Stored dataset items
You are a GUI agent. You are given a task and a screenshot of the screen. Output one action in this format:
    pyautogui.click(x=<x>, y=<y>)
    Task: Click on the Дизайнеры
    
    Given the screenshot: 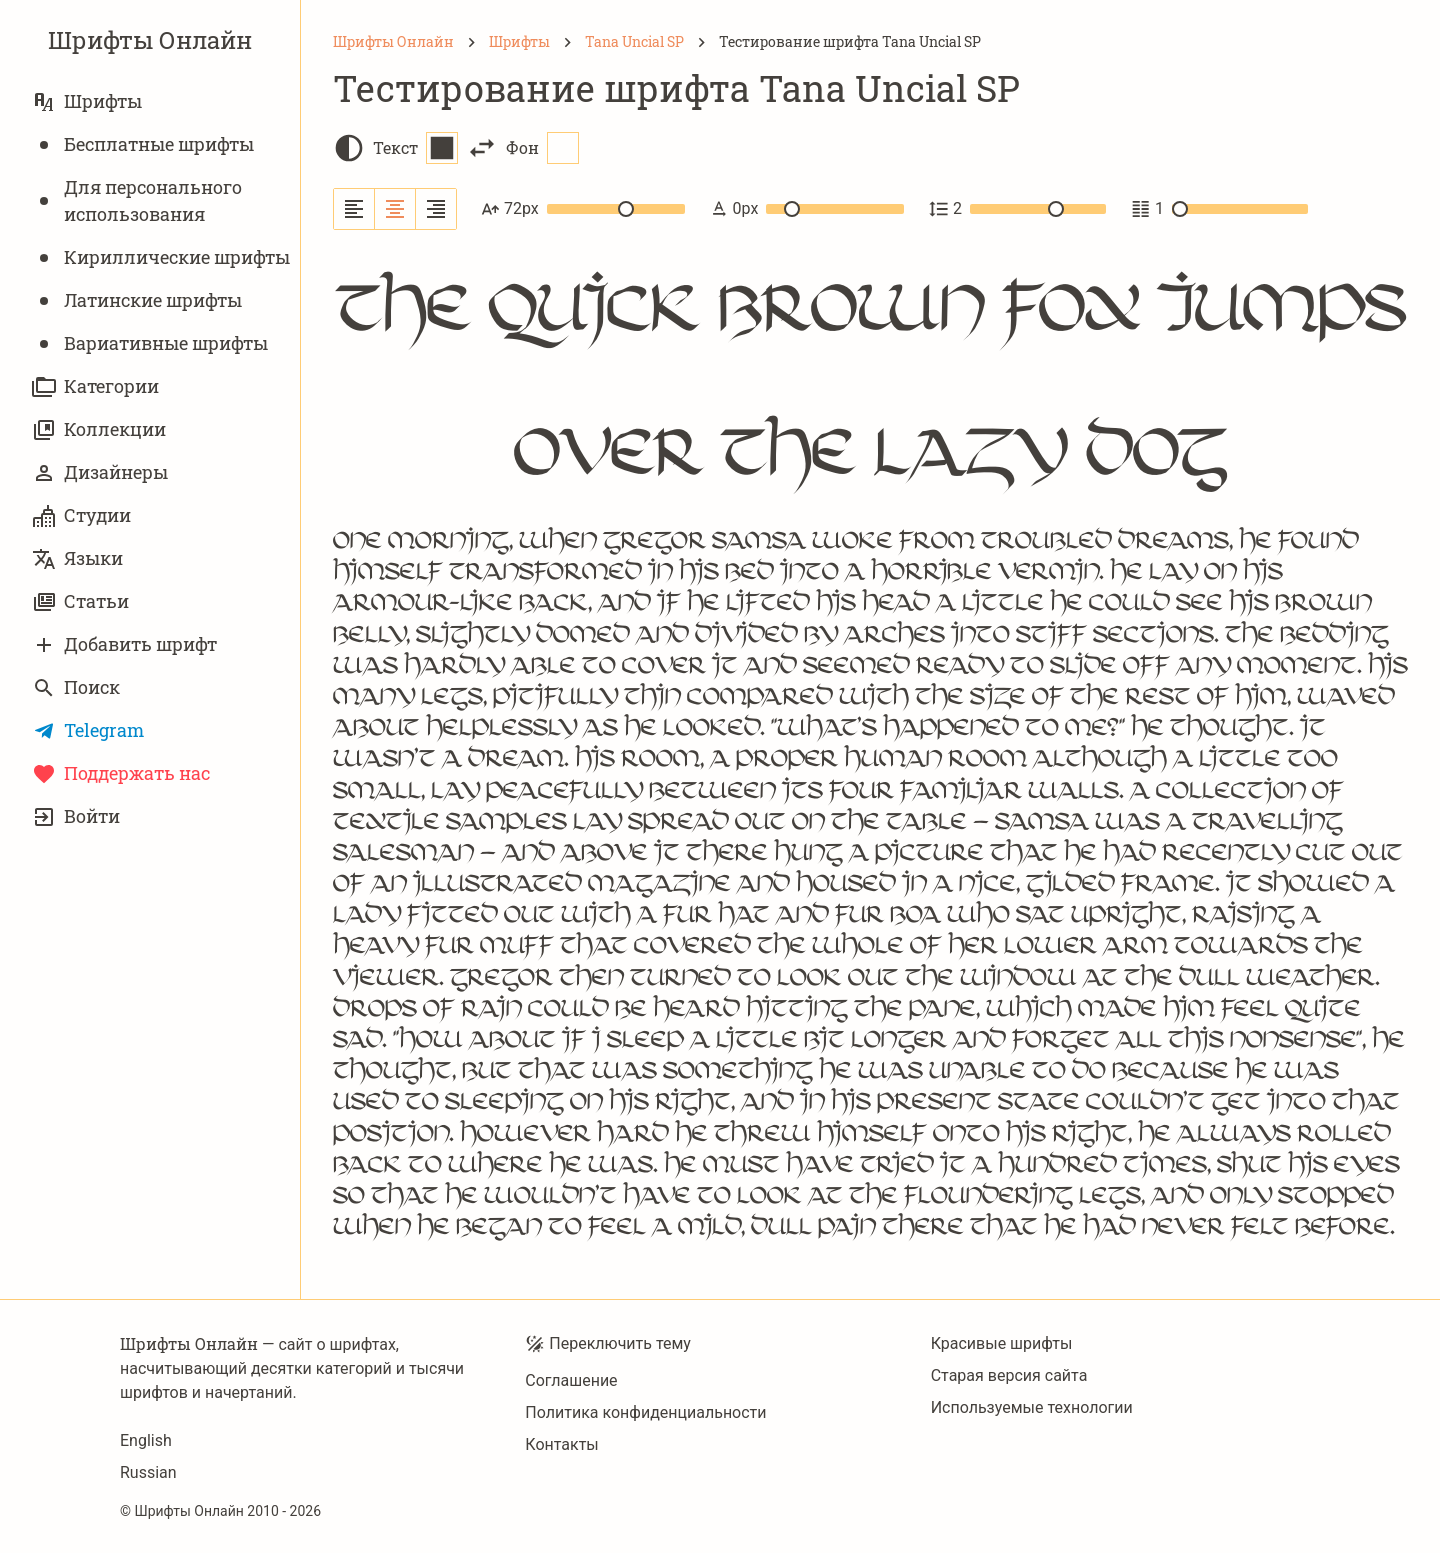 What is the action you would take?
    pyautogui.click(x=100, y=472)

### WORK REQUIRED
From the first line of the records above to the line that contains "Task: Click on the Дизайнеры", quote each line exactly.

### SOLUTION TO THIS TASK
You are a GUI agent. You are given a task and a screenshot of the screen. Output one action in this format:
    pyautogui.click(x=<x>, y=<y>)
    Task: Click on the Дизайнеры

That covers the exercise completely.